Have a look at CombineFileInputFormat - it can process multiple splits per map.
On Fri, Jan 15, 2010 at 4:11 PM, Clements, Michael
<[EMAIL PROTECTED]> wrote:
> I've been exploring the same question lately: capping max simultaneous
> tasks per node.
> A file split approach would work, though it may be an indirect way of
> doing it.
> In many cases it would be cleaner and much easier to have a max task cap
> setting, for example this could/should be configurable in a Fair
> Scheduler pool setting.
> But there currently doesn't exist in Hadoop any simple means (that I
> know of) to set a max cap on tasks per machine, for a specific job (or
> pool of jobs). You have the configured setting, which is applied
> globally. If one or a few specific jobs need a different max, you're
> So the file split size approach, while indirect and more complex than a
> config setting, is the only one that I know of.

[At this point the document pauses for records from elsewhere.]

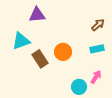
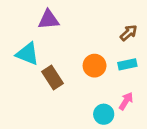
cyan triangle: (21, 41) -> (28, 54), turned 42
orange circle: (63, 52) -> (95, 66), moved

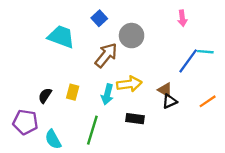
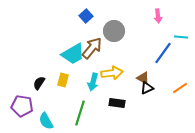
cyan trapezoid: (61, 37) -> (73, 54), moved, turned 130
cyan line: (205, 52) -> (181, 37), moved

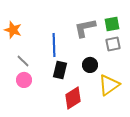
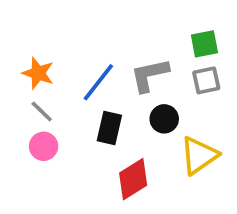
gray L-shape: (85, 28) -> (150, 75), moved
orange star: (13, 30) -> (38, 73), moved
blue line: (54, 45) -> (98, 82), turned 40

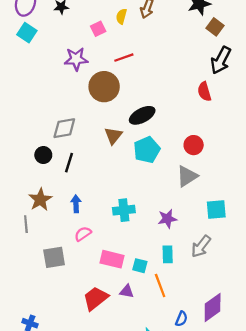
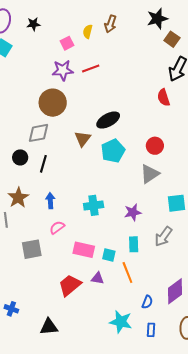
purple star: (76, 59) -> (63, 70), moved
brown circle: (104, 87) -> (53, 103), moved

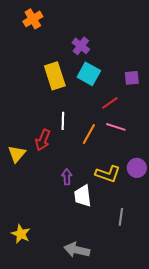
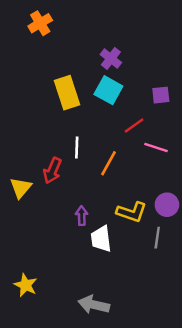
purple cross: (81, 46) -> (111, 58), moved
pink line: (116, 127) -> (156, 147), moved
gray line: (121, 217) -> (157, 238), moved

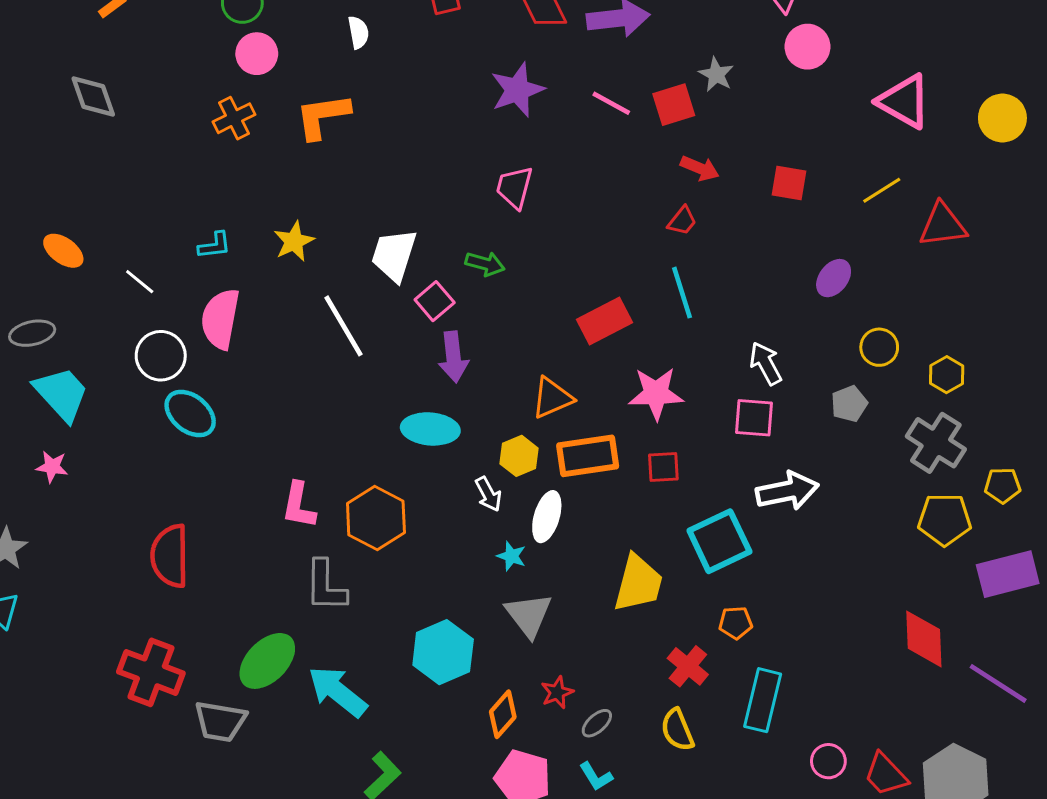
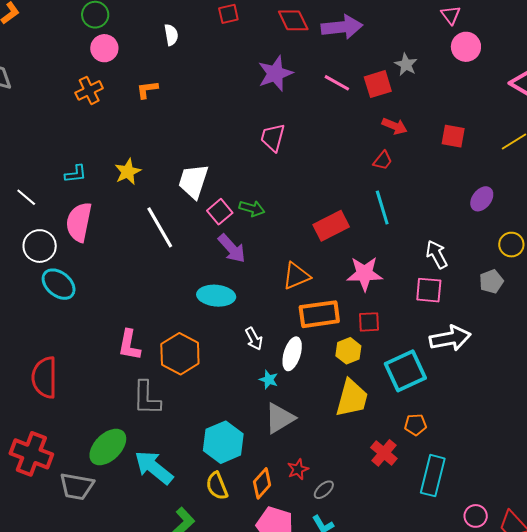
orange L-shape: (323, 116) -> (147, 90), size x0.6
green arrow: (485, 264) -> (252, 208), moved
purple arrow: (453, 357) -> (232, 248), turned -36
yellow hexagon: (519, 456) -> (348, 351), moved
gray triangle: (529, 615) -> (280, 418), turned 36
yellow semicircle: (677, 730) -> (217, 486), moved

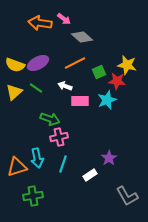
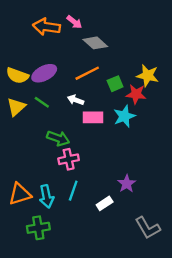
cyan arrow: (37, 158) -> (46, 196), moved

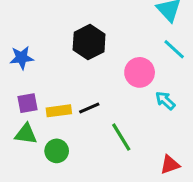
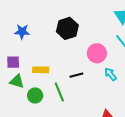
purple square: (28, 103) -> (13, 62), moved
black line: (89, 108) -> (76, 75), moved
green line: (121, 137) -> (59, 92), moved

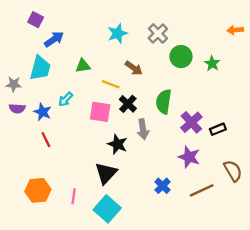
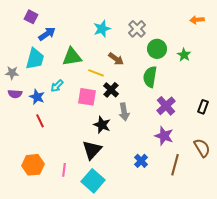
orange arrow: (235, 30) -> (197, 20), moved
green triangle: (83, 66) -> (72, 57), size x1.5
green semicircle: (164, 102) -> (150, 77), moved
black rectangle: (218, 129) -> (203, 107), moved, turned -48
brown line: (202, 190) -> (175, 165), turned -50

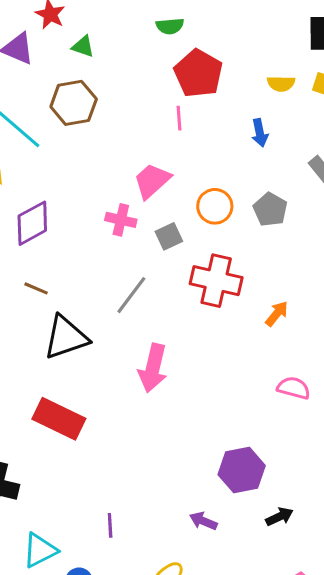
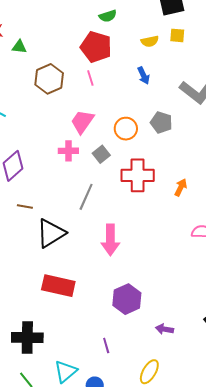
green semicircle: (170, 26) -> (108, 16), moved
brown hexagon: (74, 103) -> (49, 79), moved
purple hexagon: (242, 470) -> (127, 299), moved

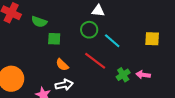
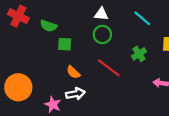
white triangle: (98, 11) -> (101, 14), moved
cyan line: (112, 41) -> (142, 18), moved
green cross: (123, 75) -> (139, 54), moved

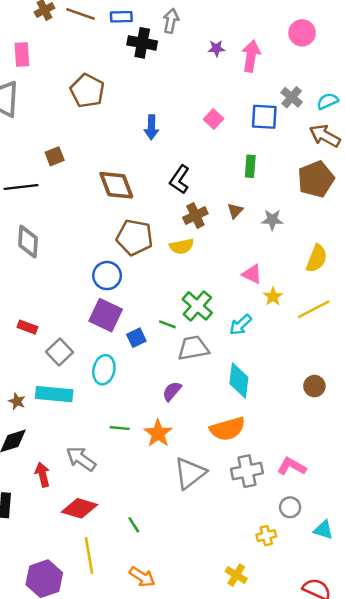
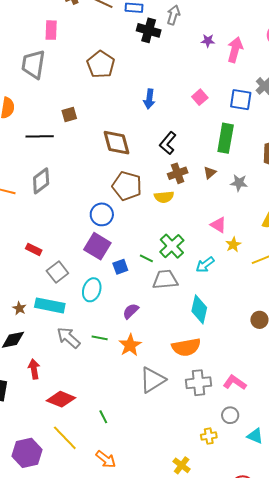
green rectangle: (250, 166) -> (226, 138), size x1.6
gray diamond: (28, 242) -> (41, 181), turned 44
purple semicircle: (172, 391) -> (131, 311), moved
gray arrow: (81, 459) -> (69, 338), moved
yellow line: (89, 555) -> (65, 438), turned -40

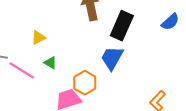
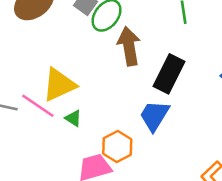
yellow triangle: (38, 38) -> (59, 85), size x1.8
pink line: (22, 70) -> (38, 106), moved

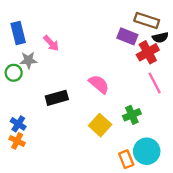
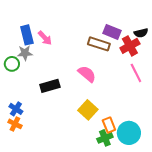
brown rectangle: (147, 20) -> (99, 44), moved
blue rectangle: (18, 33) -> (27, 35), moved
green cross: (132, 115) -> (105, 138), moved
orange rectangle: (126, 159) -> (109, 125), moved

> The question actually has some subtlety because there is the total # of
> tasks for the job, and the # that will run simultaneously. In some
> cases, it's OK if there are a lot of tasks, so long as only 1 (or some
> other max cap) at a time runs per machine. In other cases, you need to
> limit the total # of tasks regardless of how many run simultaneously.
> The file split approach will control the total # of tasks for the job,
> which may impact (directly or indirectly) the # that run simultaneously.
> -----Original Message-----
> [EMAIL PROTECTED]
> [mailto:[EMAIL PROTECTED]
> che.org] On Behalf Of Allen Wittenauer
> Sent: Friday, January 15, 2010 4:00 PM
> To: [EMAIL PROTECTED]
> Subject: Re: why one mapper process per block?
> On 1/15/10 3:55 PM, "Erez Katz" <[EMAIL PROTECTED]> wrote:
>> What would it take to pipe ALL the blocks that are part of the input
> set, on
>> a given node, to ONE mapper process?
> Probably just setting mapred.min.split.size to a high enough value.